Show the lines below where "Copyright" occurs.

= Beginning of Section =

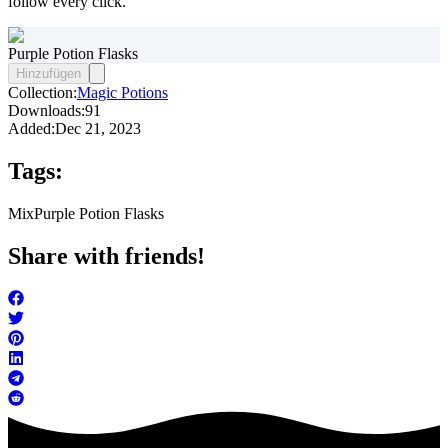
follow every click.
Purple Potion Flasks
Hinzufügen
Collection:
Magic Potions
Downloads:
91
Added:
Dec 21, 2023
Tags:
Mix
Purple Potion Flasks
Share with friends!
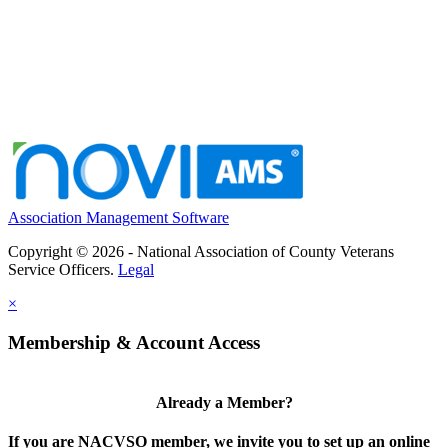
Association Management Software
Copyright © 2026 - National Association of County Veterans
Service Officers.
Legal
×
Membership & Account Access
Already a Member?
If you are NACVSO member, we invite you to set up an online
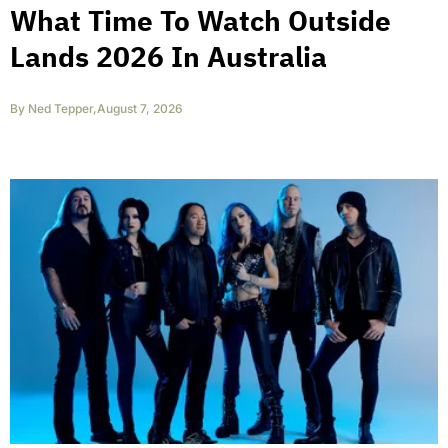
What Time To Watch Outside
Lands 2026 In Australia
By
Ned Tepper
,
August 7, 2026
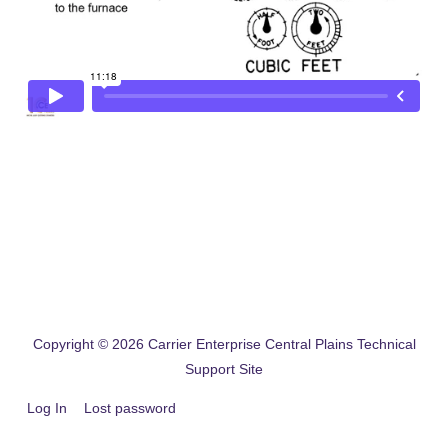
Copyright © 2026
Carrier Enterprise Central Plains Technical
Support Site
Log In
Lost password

= End of Section =

- _COMPLETED TASK_
Copyright © 2026 - National Association of County Veterans
Copyright © 2026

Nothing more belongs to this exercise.